The autoimmunity-associated gene PTPN22 potentiates toll-like receptor-driven, type 1 interferon-dependent immunity

Yaya Wang et al. Immunity. 2013.

Abstract

Immune cells sense microbial products through Toll-like receptors (TLR), which trigger host defense responses including type 1 interferons (IFNs) secretion. A coding polymorphism in the protein tyrosine phosphatase nonreceptor type 22 (PTPN22) gene is a susceptibility allele for human autoimmune and infectious disease. We report that Ptpn22 selectively regulated type 1 IFN production after TLR engagement in myeloid cells. Ptpn22 promoted host antiviral responses and was critical for TLR agonist-induced, type 1 IFN-dependent suppression of inflammation in colitis and arthritis.
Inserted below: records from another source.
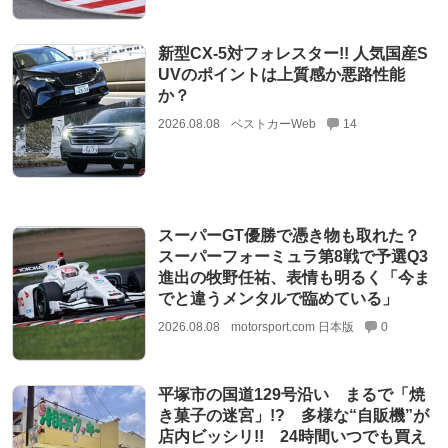
新型CX-5対フォレスター!! 人気国産S
UVのポイントは上質感か悪路性能
か？
2026.08.08
ベストカーWeb
14
スーパーGT優勝で憑き物も取れた？
スーパーフォーミュラ第8戦で予選Q3
進出の牧野任祐、表情も明るく「今ま
でと違うメンタルで臨めている」
2026.08.08
motorsport.com 日本版
0
平塚市の国道129号沿い まるで「焼
き菓子の迷宮」!? 多様な“自販機”が
店内ビッシリ!! 24時間いつでも買え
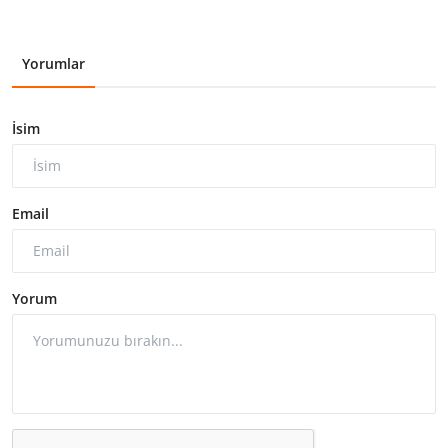
Yorumlar
İsim
Email
Yorum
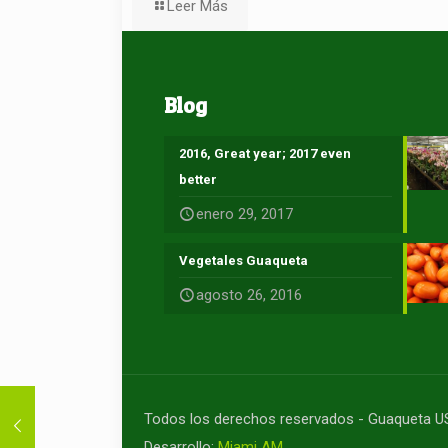
Leer Más
Blog
2016, Great year; 2017 even
better
enero 29, 2017
Vegetales Guaqueta
agosto 26, 2016
Todos los derechos reservados - Guaqueta 
Desarrollo:
Miami AM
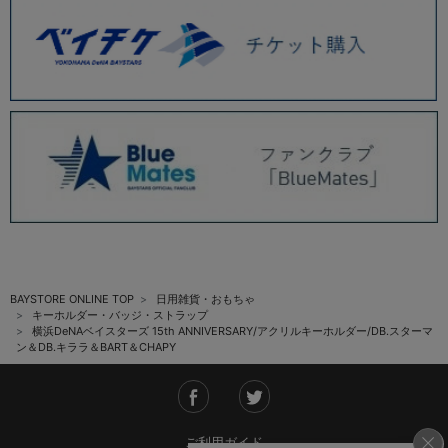
BAYSTORE ONLINE TOP
日用雑貨・おもちゃ
キーホルダー・バッジ・ストラップ
横浜DeNAベイスターズ 15th ANNIVERSARY/アクリルキーホルダー/DB.スターマ
ン＆DB.キララ＆BART＆CHAPY
ご利用ガイド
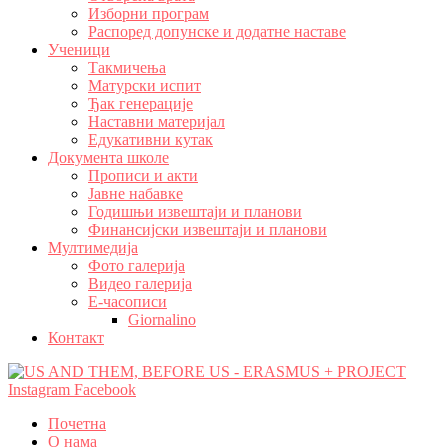
Изборни програм
Распоред допунске и додатне наставе
Ученици
Такмичења
Матурски испит
Ђак генерације
Наставни материјал
Едукативни кутак
Документа школе
Прописи и акти
Јавне набавке
Годишњи извештаји и планови
Финансијски извештаји и планови
Мултимедија
Фото галерија
Видео галерија
Е-часописи
Giornalino
Контакт
Instagram
Facebook
Почетна
О нама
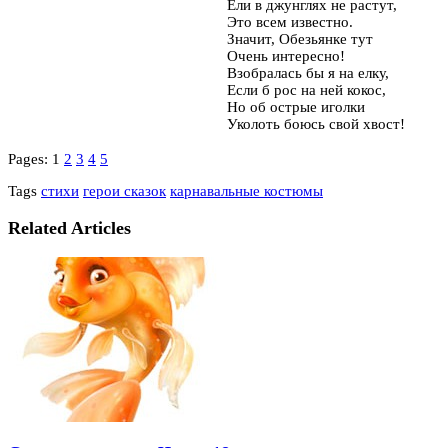
Ели в джунглях не растут,
Это всем известно.
Значит, Обезьянке тут
Очень интересно!
Взобралась бы я на елку,
Если б рос на ней кокос,
Но об острые иголки
Уколоть боюсь свой хвост!
Pages:
1
2
3
4
5
Tags
стихи
герои сказок
карнавальные костюмы
Related Articles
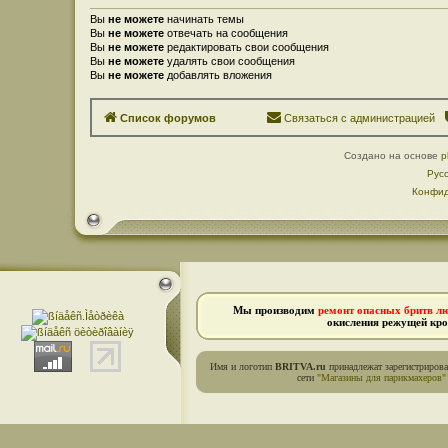
Вы
не можете
начинать темы
Вы
не можете
отвечать на сообщения
Вы
не можете
редактировать свои сообщения
Вы
не можете
удалять свои сообщения
Вы
не можете
добавлять вложения
Список форумов
Связаться с администрацией
Создано на основе
p
Рус
Конфид
Мы производим
ремонт опасных бритв л
окисления режущей кро
Имя и логотип
BRITVA.ru
принадлежат зарегистриров
сети
"Магазины для парикмахеров"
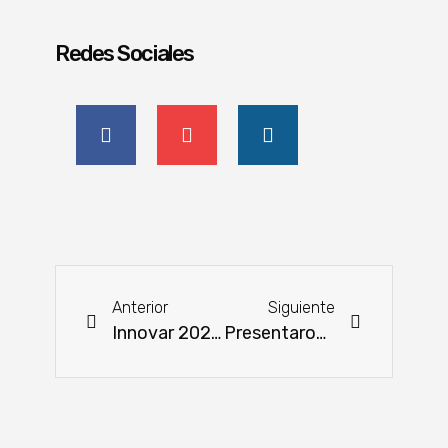
Redes Sociales
Anterior
Siguiente
Innovar 2024 presentará gran potencial productivo nacional con alta tecnología
Presentaron el programa Estemos Abiertos Edición 2024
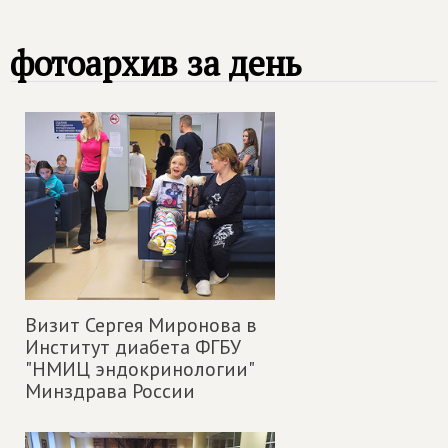
фотоархив за день
Визит Сергея Миронова в
Институт диабета ФГБУ
"НМИЦ эндокринологии"
Минздрава России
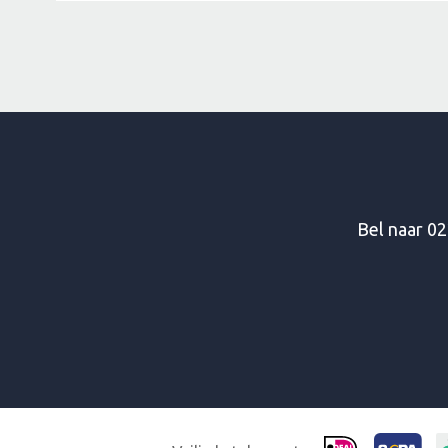
Bel naar
02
PTPN22 directly associated with TNF receptor-associated factor 3 (TRAF3) and promotes TRAF3 lysine 63-linked ubiquitination. The disease-associated PTPN22W variant failed to promote TRAF3 ubiquitination, type 1 IFN upregulation, and type 1 IFN-dependent suppression of arthritis. The findings establish a candidate innate immune mechanism of action for a human autoimmunity "risk" gene in the regulation of host defense and inflammation.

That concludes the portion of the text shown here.